Andie woke at dawn with a headache, which she blamed on Mrs. Crumb’s hot tea along with the hot dreams about North, probably evoked because she’d taken his name again. Guilt will always get you, she thought and resolved to stop lying, even if it was the only way to defeat Crumb. She took an aspirin and went down and moved the rest of her things from her car to her room, and then drove fifteen miles into the little town at the end of the road and hit the IGA there for decent breakfast food. Then she headed back to the house, determined to Make a Difference in the kid’s lives, but once there, she hit the wall. Alice was in the kitchen demanding breakfast, but she didn’t want eggs or toast or orange juice. Alice wanted cereal. She’d had cereal the day before and the day before that and the day before that and today wasn’t going to be any damn different. Andie looked into Alice’s gray-blue eyes and saw the same stubbornness that had defeated her in her short marriage.

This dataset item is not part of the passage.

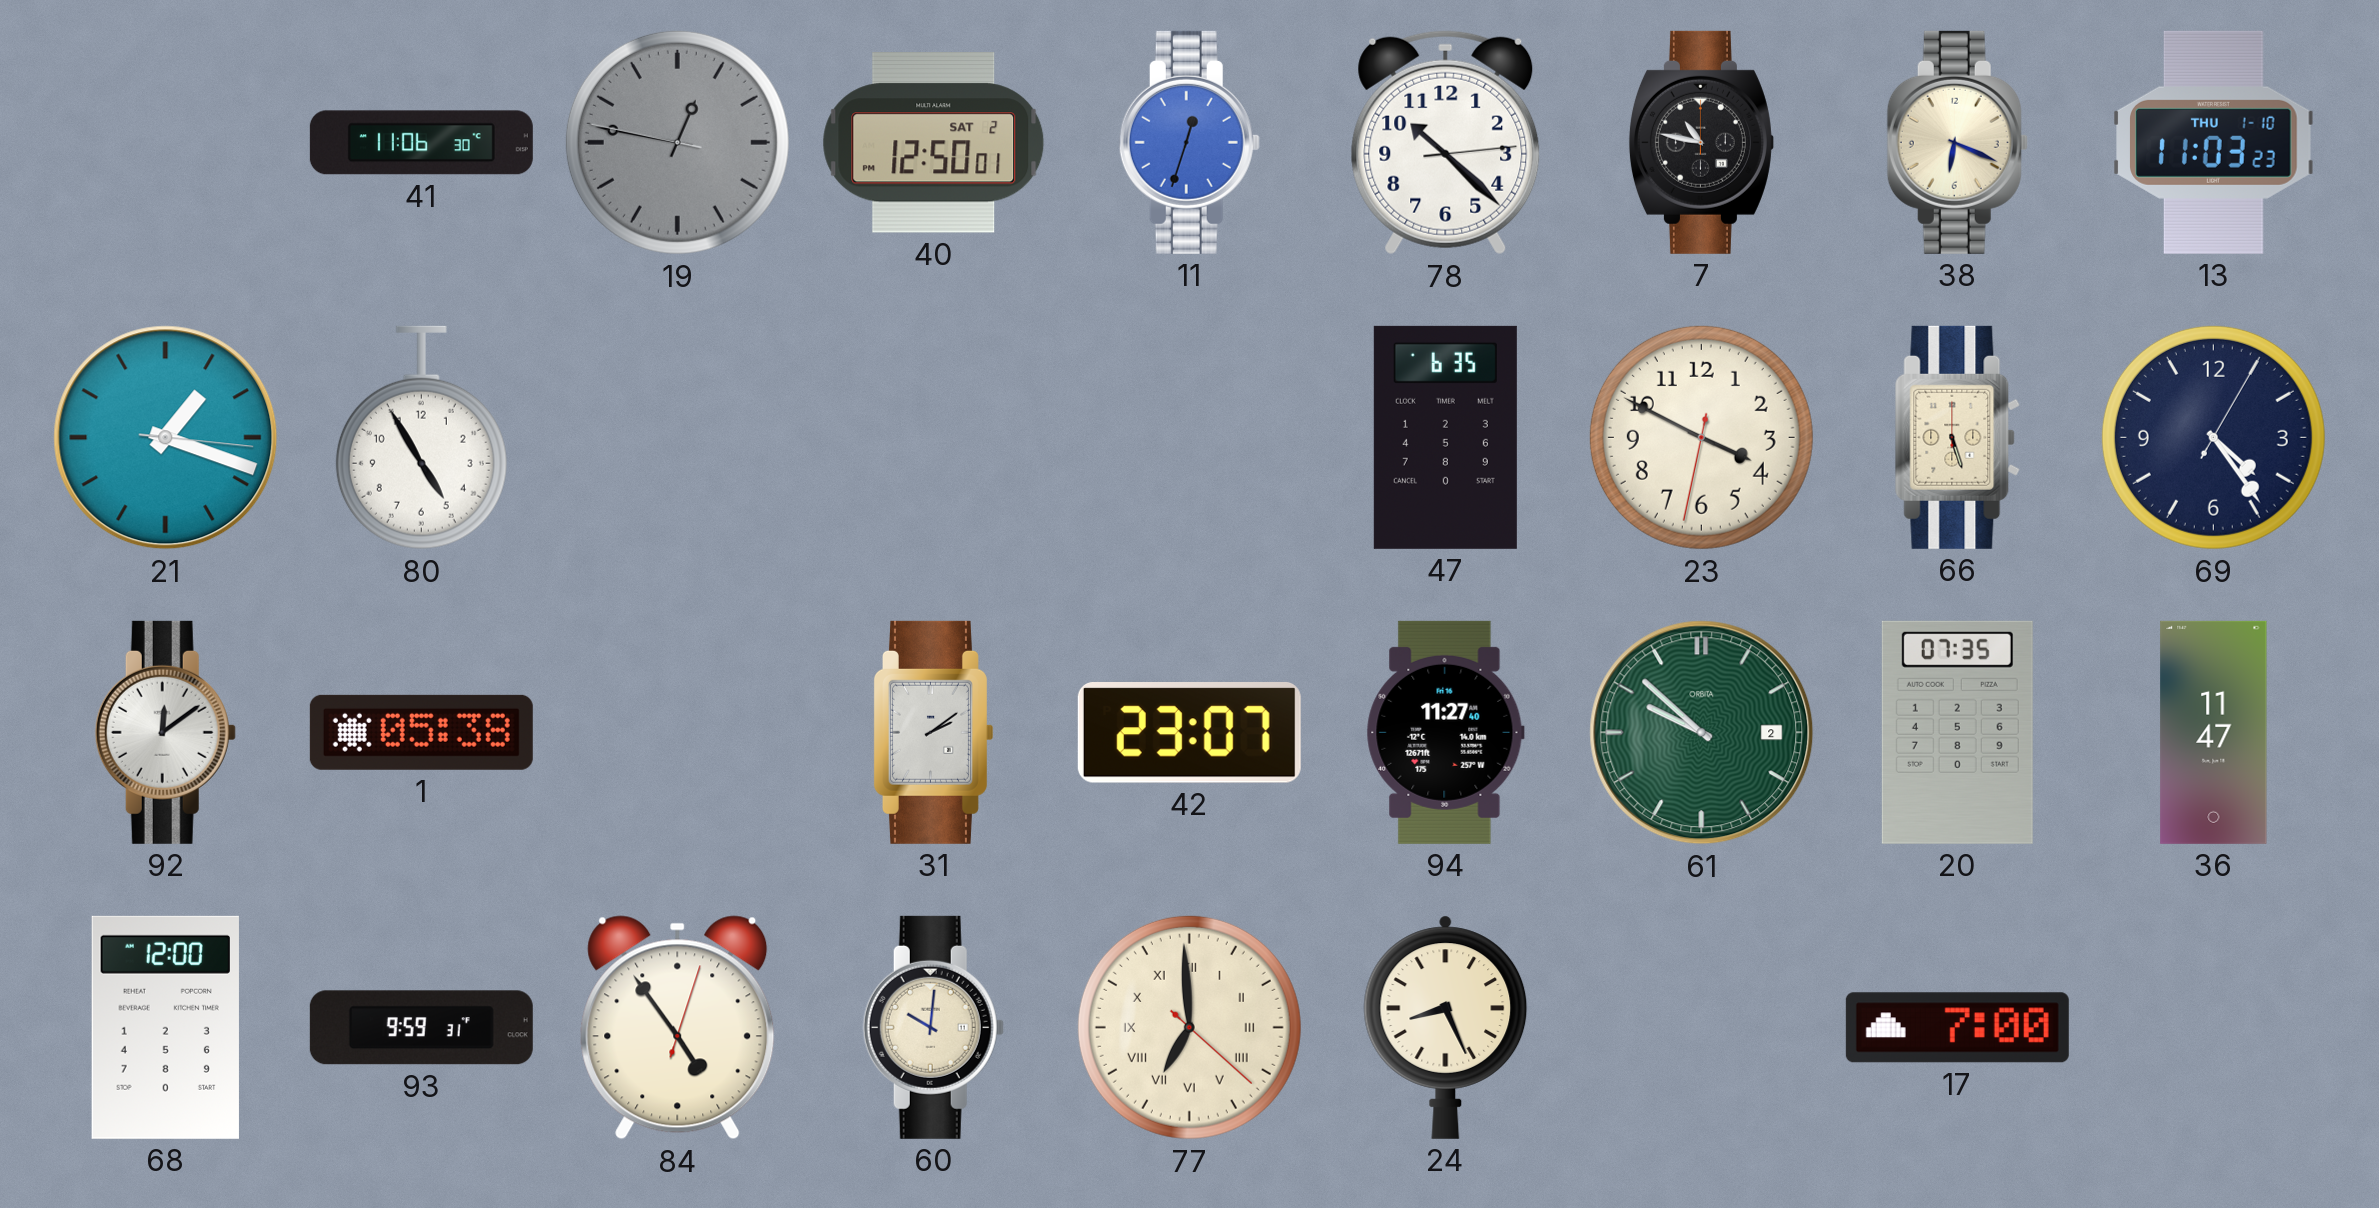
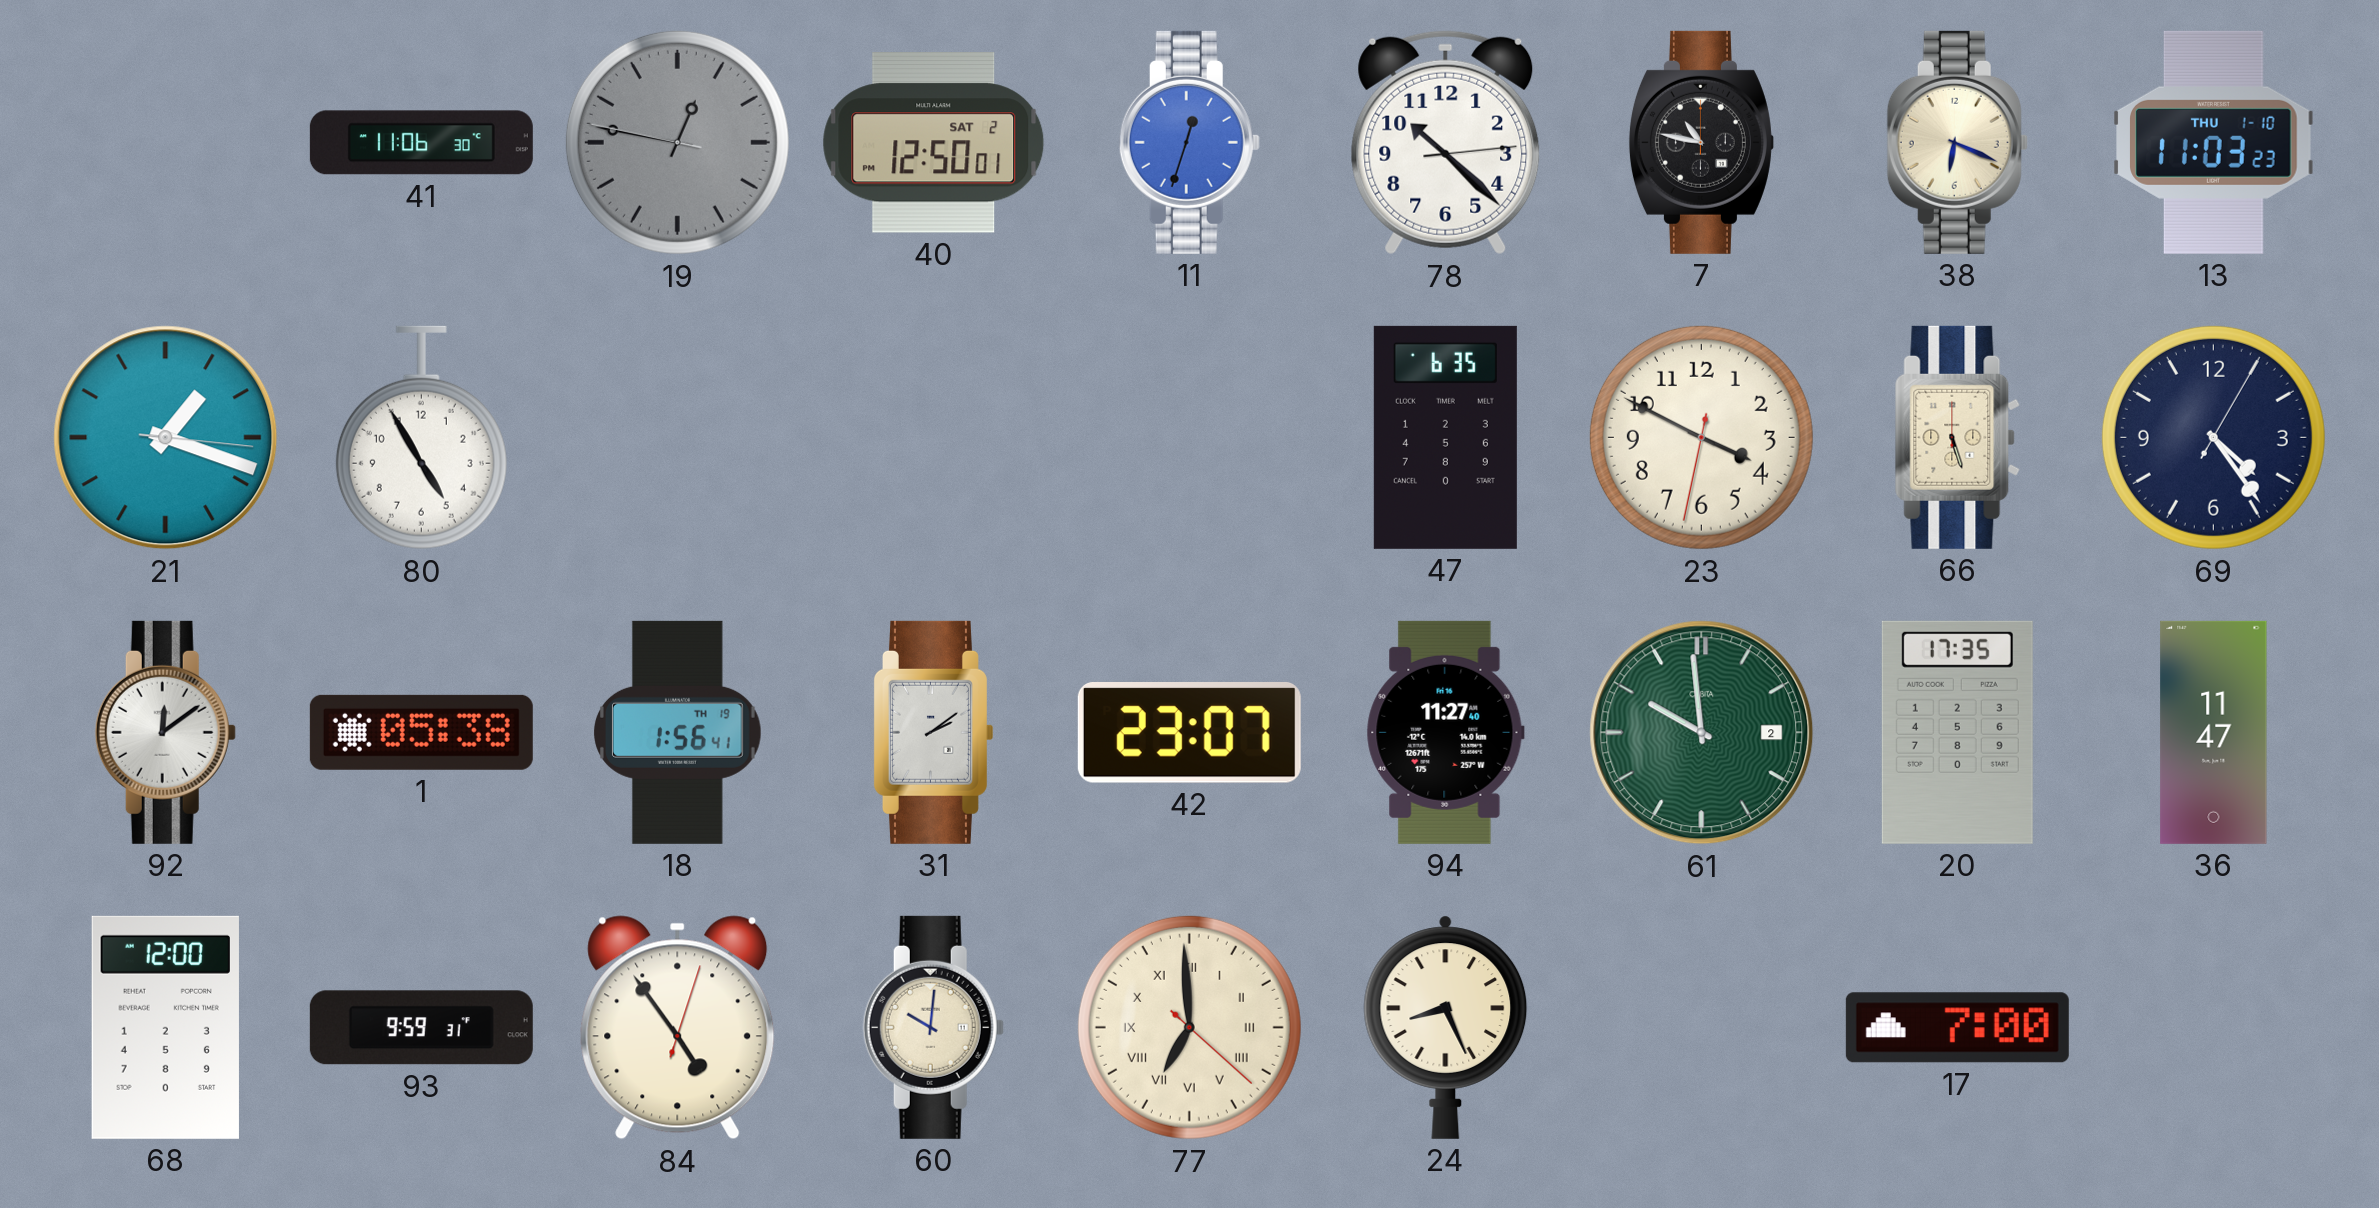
18: none -> 1:56
61: 9:52 -> 9:59
20: 07:35 -> 17:35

“You’re an Archer, all right,” she said and gave Alice her cereal.

Then she made ham and eggs for Carter on the stubborn old stove, thinking of the kitchen North had remodeled for her when she’d moved into his old Victorian in Columbus, of the shining blue quartz counters and soft yellow cabinets and the open shelves filled with her Fiesta ware. It’d been her favorite place in the world, next to their bedroom in the attic. This kitchen was like a meat locker. Very sanitary but…

“That is not good,” Alice said, looking into the pan, but when Andie dished it up for Carter, he ate everything. He kept his eyes on his comic book the whole time and then shoved the plate away and left, still reading, but he ate it all. Progress.

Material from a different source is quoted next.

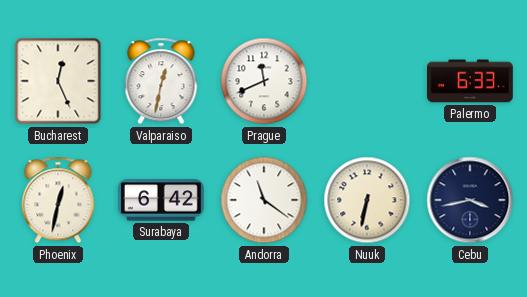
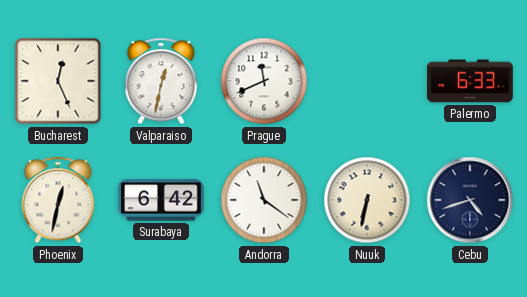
Cebu: 3:43 -> 4:42
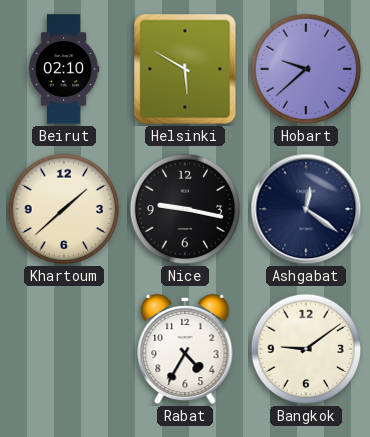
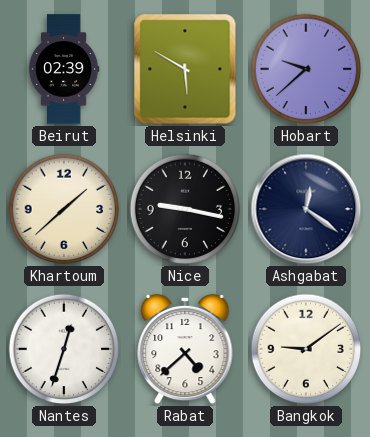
Beirut: 02:10 -> 02:39
Nantes: none -> 12:33
Rabat: 4:35 -> 4:38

“You’re welcome,” Andie called to his retreating back, and turned around to see Mrs. Crumb smiling at her, her powdery, jowly face triumphant over Alice’s empty cereal bowl as Alice deserted them, too.

Andie ignored her and tried to call Flo using the kitchen phone, staring at the battered white bulletin board that held only a list of faded phone numbers and an even more faded church collection envelope, which probably summed up Mrs. Crumb’s life. When she couldn’t get a dial tone, she said, “No phone?” and Mrs. Crumb said, “It goes out sometimes.” Terrific, Andie thought and went to scope out Archer House before she made a trip to the shopping center she’d passed on the two-lane highway the day before.

The layout of the house was, for all its size, fairly simple. The center of the house, as Mrs. Crumb told her, was the Great Hall, more than twenty feet square with a stone fireplace large enough to party in. The hall rose three stories to a raftered ceiling that dated back to the original house, sometime in the sixteen hundreds, each level ringed by a gallery with that ancient wood railing that Andie had almost fallen through the night before. Impossible to heat, Andie thought. And those railings are not safe. There were six rooms on each floor: one room on each side of the hall at the front of the house, and four rooms across the back. The first floor had empty rooms in front, and the kitchen, dining room, sitting room, and library across the back; the second floor had two bedrooms in front and four in back, all with four-posters and naked mattresses; and the third floor had Mrs. Crumb’s bedroom on the front left and Carter’s on the front right, and then Andie’s room, the doublewide nursery, and Alice’s room across the back. In between the front rooms and the back were staircases-the narrow servant’s flight behind a discreet door on the left and the massive formal stone staircase through an equally massive stone arch on the right. A long, white-paneled, red-carpeted entrance hall separated the rooms on the right from the Great Hall, but otherwise it was pretty much two rooms in front and four in back all the way up. Every room in the place was covered in dust, the paintings on the walls looking muddy and faded in the gloom and the bedrooms on the second floor doing a nice business in cobwebs and the occasional dead mouse. Jessica the ancient blue-faced doll would have fit right in there. Still, Andie was cheered by her ability to navigate the stone barn she was living in, so when she had the scope of the place, she went back to the library where Carter had folded his gangling body into a deep, red-cushioned window seat.